Black Sabbath's "13"

good album, but I thought every song kinda "felt" the same. They seemed to fall in to the "sabbath is a doom band" and just went with that formula. I never considered them a doom band. Yes doomy moments, but it was the fact that they went all over the place with each album that made them great.. 13 didn't have that for me
It very much felt like a throwback album, and that's kind of antithetical to the experimental, trailblazing spirit of the band.

Rubin wanted a very specific thing from the band, which is to pretend it was the follow-up to the debut album.

Sabbath didn't need to pretend they were Sabbath. Rubin lost the plot with that one I think.
 
It very much felt like a throwback album, and that's kind of antithetical to the experimental, trailblazing spirit of the band.

Rubin wanted a very specific thing from the band, which is to pretend it was the follow-up to the debut album.

Sabbath didn't need to pretend they were Sabbath. Rubin lost the plot with that one I think.
It’s the incestious nature of the Hollywood scene. These guys just always work with each other and often to the detriment of something new and cool. Rubin is the guy they think they need when going for something “authentic” but is actually just nostalgia. AC/DC and Metallica didn’t fair too well with him either IMO. He was better at tapping into classic bands when producing new/young bands but not when actually getting to work with a classic band.
 
It’s the incestious nature of the Hollywood scene. These guys just always work with each other and often to the detriment of something new and cool. Rubin is the guy they think they need when going for something “authentic” but is actually just nostalgia. AC/DC and Metallica didn’t fair too well with him either IMO. He was better at tapping into classic bands when producing new/young bands but not when actually getting to work with a classic band.
I feel like he got that rep working with Johnny Cash, except that with Cash, he was making the albums Johnny had always wanted to make but hadn't been allowed to by the Nashville establishment.
 
It very much felt like a throwback album, and that's kind of antithetical to the experimental, trailblazing spirit of the band.

Rubin wanted a very specific thing from the band, which is to pretend it was the follow-up to the debut album.
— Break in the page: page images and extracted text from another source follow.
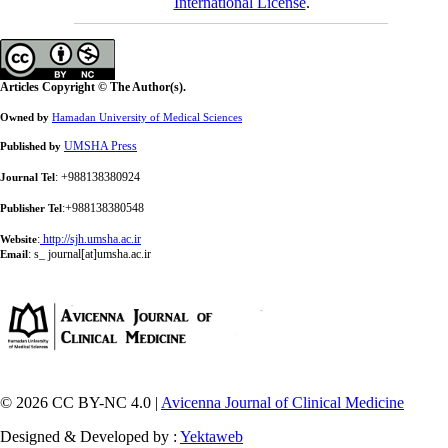
International License
.
Articles Copyright © The Author(s).
Owned by
Hamadan University of Medical Sciences
UMSHA Press
Published by
: +988138380924
Journal Tel
:+988138380548
Publisher Tel
:
http://sjh.umsha.ac.ir
Website
:
s_ journal[at]umsha.ac.ir
Email
© 2026 CC BY-NC 4.0 |
Avicenna Journal of Clinical Medicine
Designed & Developed by :
Yektaweb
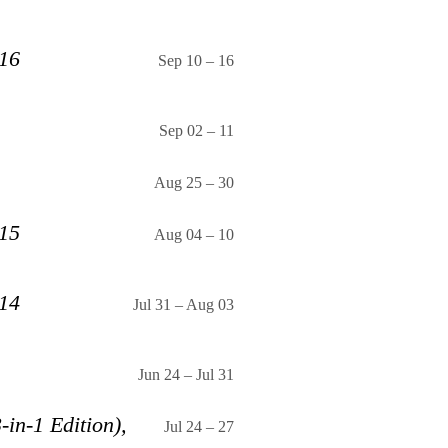
 16
Sep 10
–
16
Sep 02
–
11
Aug 25
–
30
 15
Aug 04
–
10
 14
Jul 31
–
Aug 03
Jun 24
–
Jul 31
-in-1 Edition),
Jul 24
–
27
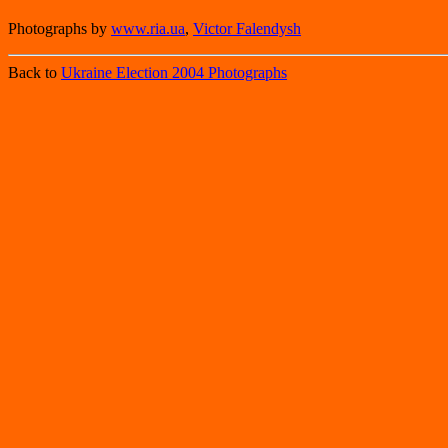
Photographs by
www.ria.ua
,
Victor Falendysh
Back to
Ukraine Election 2004 Photographs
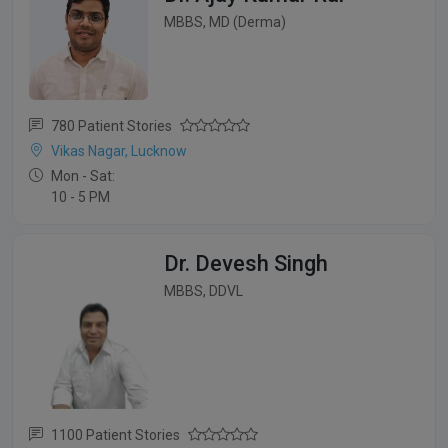
MBBS, MD (Derma)
780 Patient Stories
Vikas Nagar, Lucknow
Mon - Sat:
10 - 5 PM
Dr. Devesh Singh
MBBS, DDVL
1100 Patient Stories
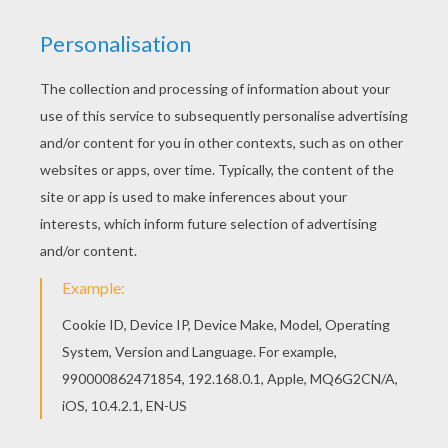
Color this picture of Alice 12 coloring page with
the colors of your choice. Let your imagination
soar and color this Alice 12 coloring page with
the colors of your choice. Print out more coloring
pages from Alice in Wonderland coloring pages!
Enjoy!
KEYWORDS:
Alice In Wonderland
RATE THIS PAGE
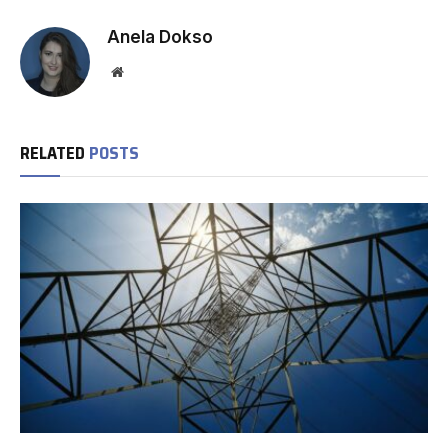
Anela Dokso
Website
RELATED
POSTS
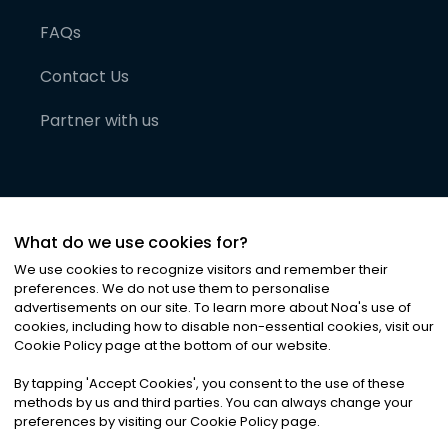
FAQs
Contact Us
Partner with us
What do we use cookies for?
We use cookies to recognize visitors and remember their
preferences. We do not use them to personalise
advertisements on our site. To learn more about Noa
'
s use of
cookies, including how to disable non-essential cookies, visit our
©
2026
Noa News Ltd. ALL RIGHTS RESERVED
Cookie Policy page at the bottom of our website.
Privacy
Terms & Conditions
Cookies
|
|
By tapping
'
Accept Cookies
'
, you consent to the use of these
methods by us and third parties. You can always change your
preferences by visiting our Cookie Policy page.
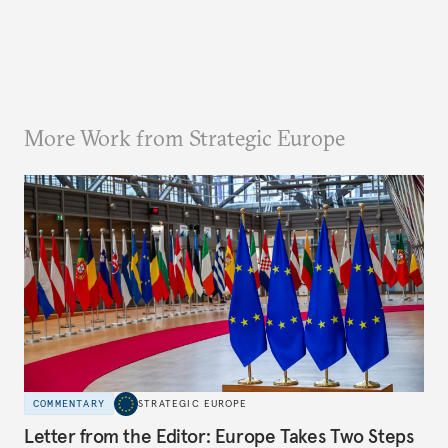
More Work from Strategic Europe
COMMENTARY
STRATEGIC EUROPE
Letter from the Editor: Europe Takes Two Steps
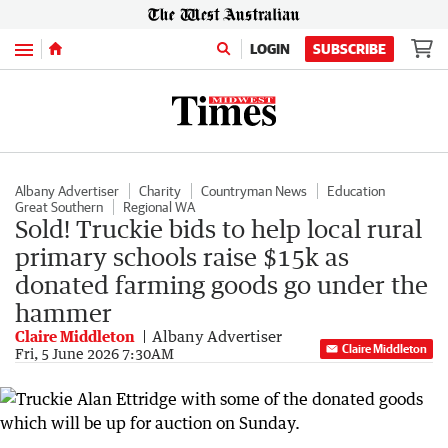
Menu
LOGIN
SUBSCRIBE
Albany Advertiser
Charity
Countryman News
Education
Great Southern
Regional WA
Sold! Truckie bids to help local rural
primary schools raise $15k as
donated farming goods go under the
hammer
Claire Middleton
Albany Advertiser
Claire Middleton
Fri, 5 June 2026 7:30AM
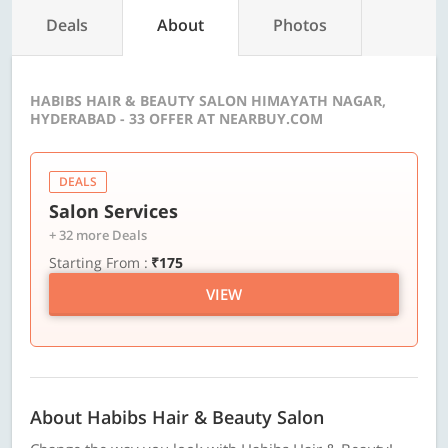
Deals
About
Photos
HABIBS HAIR & BEAUTY SALON HIMAYATH NAGAR,
HYDERABAD - 33 OFFER AT NEARBUY.COM
DEALS
Salon Services
+ 32 more Deals
Starting From :
₹175
VIEW
About Habibs Hair & Beauty Salon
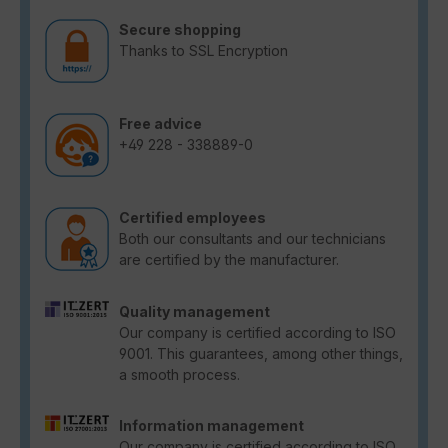
Secure shopping
Thanks to SSL Encryption
Free advice
+49 228 - 338889-0
Certified employees
Both our consultants and our technicians
are certified by the manufacturer.
Quality management
Our company is certified according to ISO
9001. This guarantees, among other things,
a smooth process.
Information management
Our company is certified according to ISO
Sabbath didn't need to pretend they were Sabbath. Rubin lost the plot with that one I think.
It’s a great album though
 
I think the big issue was the production. It's very badly brickwalled, as is the norm with Ruck Rubin.
As is the norm...full stop.

The mastering engineer is the one who's really damned if you do damned if you don't, its a total no win situation. If you make it sound good you will be forever ignored for contention because it just will disappear among the background music optimized tracks. If you DO squash it to 2 to 4 bits of dynamic range, the fans will hate you for smashing it, but you'll keep your job as you delivered what the guy signing the checks wanted
 
It's a really good album, but I would say it's in spite of Rubin.
But I think he achieved that goal . He wanted blues metal like the first 2 albums . I hear that completely . But other than that he don’t do much but annoy bands . But is that is secret and he knows it? Annoy bands to get them going .Make a fake struggle or conflict to get better songs ?
 
I started listening to his book and the way the dude talks is a bit daffy, but I honestly believe he goes into things trying to get the best out of the band and teach them how to communicate.

Having said that, based on the Beastie Boys fight, he clearly has some operational issues.